In the first method, we will simply energize and de-energize the coil of the relay and see if the armature is switching between the two terminals. Assuming a 12V relay, connect the coil terminals to a 12V DC Power Supply or a battery with a switch.
If we close the switch, it completes the circuit and activates the coil. This should make the armature switch to Normally Open contact. If we open the switch, then the armature should go back to the Normally Closed contact.
This is a simple method for testing relays, especially automotive relays as you readily have access to a 12V battery.
How to Test a Relay with a Circuit?
For the next method, we will build a small circuit using simple components and test if the relay is working or not. This method is useful for relays used in circuits and PCBs but we can also test automotive relays as well.

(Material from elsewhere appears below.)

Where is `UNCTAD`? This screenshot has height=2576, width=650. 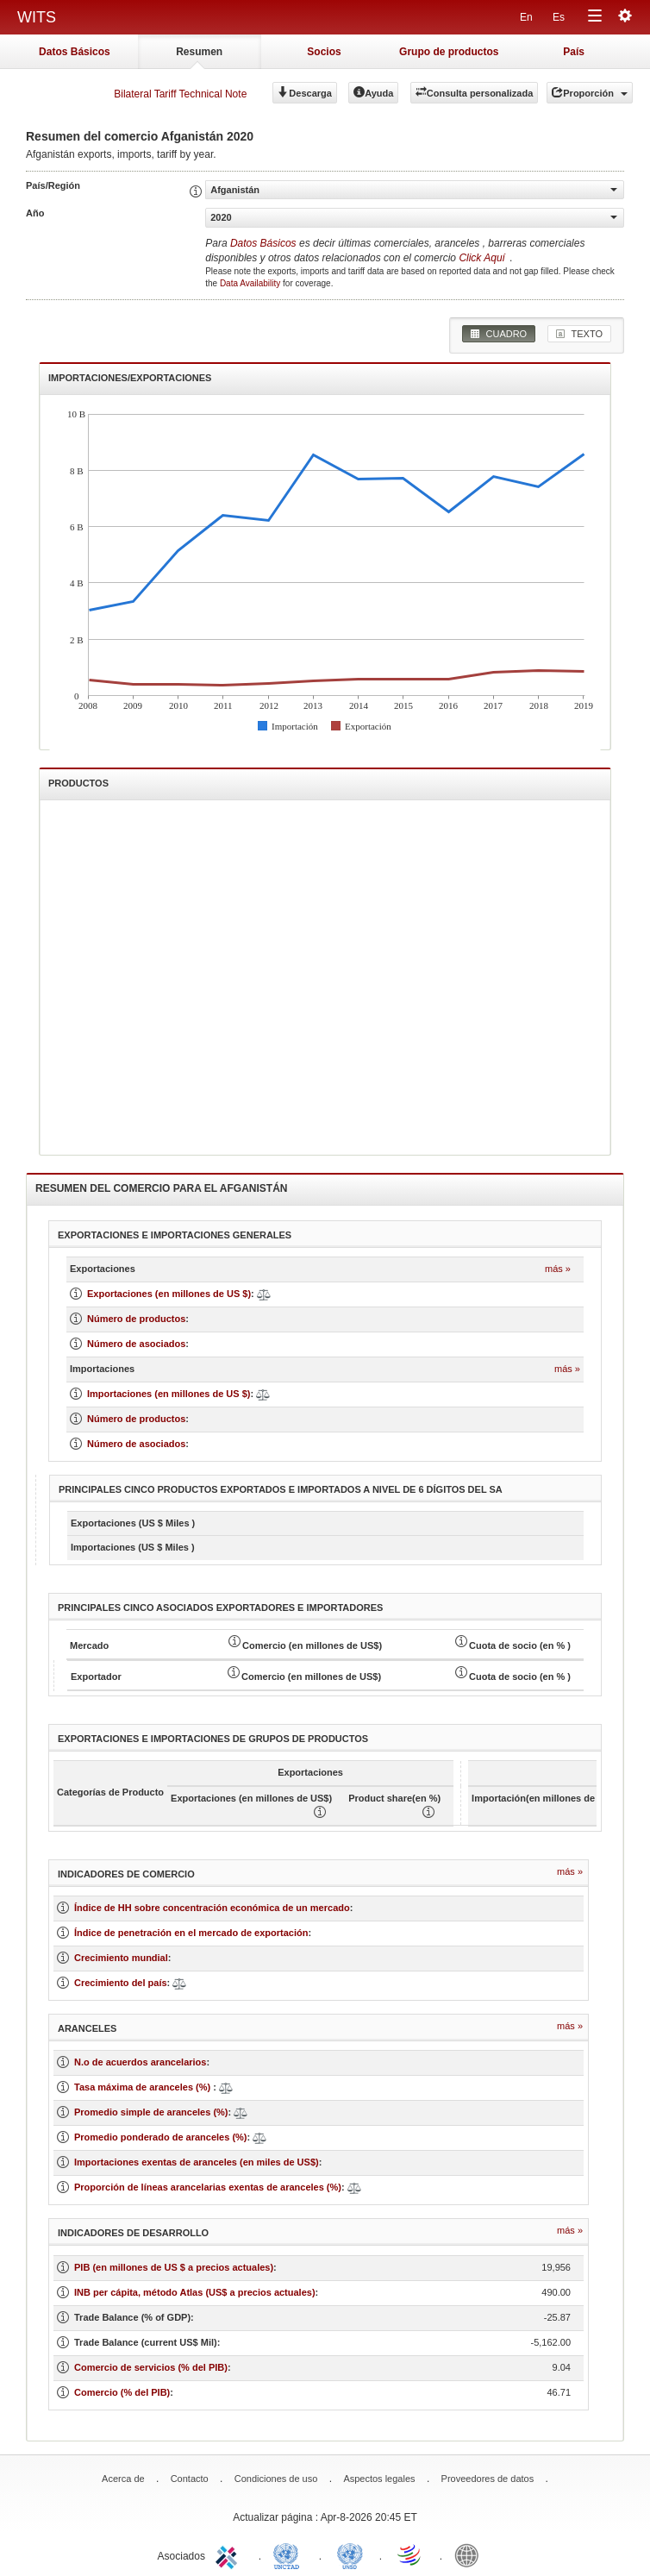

Here is the circuit to test the relay.
Once again assuming a 12V relay, if we supply 5V to the base of the transistor, it turns on and activates the coil. If the relay is working properly, the armature contacts switches position and light up the LED.
How to Test a Relay with a Multimeter?
Finally, we will see how to test a relay with a multimeter. This is one of the easiest ways to test a relay. Take out the relay from the circuit or from the car. Put the multimeter in Resistance Measurement mode (Ohmmeter). If you have a manual ranging multimeter, put the range meter in minimum range (200Ω or similar value).
Take the leads of the multimeter and connect them across the coil terminals of the relay. For a normal coil, the multimeter should read anywhere between 40Ω to 120Ω. If the coil is damaged i.e., it is open, the meter shows out of range and you have to replace the relay.
Another test we can do with the multimeter is the continuity between the three high-power contacts of the relay. When the relay is in a de-energized state, the COM terminal must be connected to Normally Closed (NC) terminal. But as soon as we energize the relay, the COM terminal switches and makes contact with the Normally Open terminal.
So, to test this, put the multimeter in continuity mode and while the relay is not activated, connect the leads of the multimeter between the COM and NC terminals. The multimeter should start the buzzer if the relay contacts are okay.
Now, energize the relay and test for continuity between COM and NO terminals. If the buzzer is activated in both cases, then the relay is well and good. But if any test fails, then it might be a faulty relay.
A beginner’s guide on relays, what’s inside a relay, how a relay works, and also where relays are useful. Like any mechanical device, relays are also susceptible to damage. We can easily test a relay using several techniques and determine whether a relay is functioning or not. We also learned how to test a relay with a multimeter.